Le film joue avec la tension comme un match à enjeu, alternant moments d’accélération brutale et pauses pleines de doute. La caméra épouse les mouvements de Driss, capturant son agitation et son stress croissant. L’utilisation des plans serrés renforce cette sensation d’étouffement, traduisant l’urgence de sa situation. La mise en scène rappelle certains thrillers des années 1980, où l’efficacité primait sur l’esbroufe. Pas de grandiloquence ici, mais une réalisation précise, au service du récit. L’immersion est totale, portée par un montage qui accentue la pression à mesure que le temps s’écoule inexorablement vers la fin du mercato.
L’esthétique du film, sobre et réaliste, colle parfaitement à l’ambiance du récit. Les contrastes entre les bureaux feutrés des décideurs et les terrains de banlieue où émergent les futures stars du ballon rond renforcent l’opposition entre deux réalités du football : celle des puissants et celle des rêveurs. L’un des aspects les plus intéressants de Mercato réside dans son écriture. Olivier Demangel et Thomas Finkielkraut livrent un scénario habile, où le suspense se mêle à une réflexion plus large sur le prix du succès. Le parcours de Driss est d’abord celui d’un homme qui court après une gloire révolue, incapable d’accepter que son époque est peut-être révolue.
Son fils, interprété par Milo Machado-Graner, symbolise cette fracture générationnelle. Leur relation, marquée par l’incompréhension et le manque de dialogue, ajoute une couche supplémentaire au récit, humanisant encore davantage le personnage principal. Mais au-delà de ce drame intime, Mercato pose aussi un regard acéré sur l’industrie du football. Les négociations de transferts y sont montrées comme des jeux de pouvoir où les émotions n’ont pas leur place. Ce marché, où la valeur d’un joueur se chiffre en millions sans considération pour sa trajectoire humaine, est présenté sans fard, avec une ironie parfois cruelle.
Sans révéler les détails de la conclusion, Mercato tient son suspense jusqu’au bout. La tension, présente dès les premières scènes, ne faiblit jamais, et chaque choix de Driss l’amène un peu plus près de l’inéluctable. Le film ne cherche pas à donner de leçons ni à imposer une morale. Il laisse place à l’interprétation, permettant au spectateur de tirer ses propres conclusions sur ce qu’il vient de voir. La dernière scène, à la fois simple et chargée de sens, marque une fin qui résonne bien après le générique.

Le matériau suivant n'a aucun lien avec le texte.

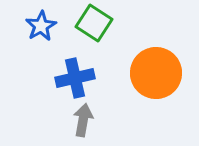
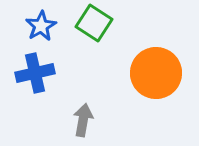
blue cross: moved 40 px left, 5 px up
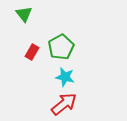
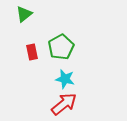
green triangle: rotated 30 degrees clockwise
red rectangle: rotated 42 degrees counterclockwise
cyan star: moved 2 px down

Avec Mercato, Tristan Séguéla réussit un thriller qui dépasse le cadre du football pour toucher à des thèmes plus universels : l’ambition, la loyauté, le poids du passé et la difficulté de s’adapter à un monde en perpétuel mouvement. Jamel Debbouze, en s’éloignant de son registre habituel, livre une performance marquante qui ancre le film dans une réalité brute et prenante. La mise en scène nerveuse, le scénario bien ficelé et l’interprétation solide des seconds rôles font de ce long-métrage une proposition intéressante dans le paysage du cinéma français.

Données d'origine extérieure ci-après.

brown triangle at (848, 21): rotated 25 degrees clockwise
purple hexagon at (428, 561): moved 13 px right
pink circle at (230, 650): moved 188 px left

Que l’on soit passionné de football ou simple spectateur curieux, Mercato mérite qu’on s’y attarde. Plus qu’un film sur le sport, il offre une plongée captivante dans un univers méconnu, où chaque décision peut faire basculer une carrière… ou une vie.
Note : 6/10. En bref, un thriller plutôt réussi et assez haletant au coeur du foot business.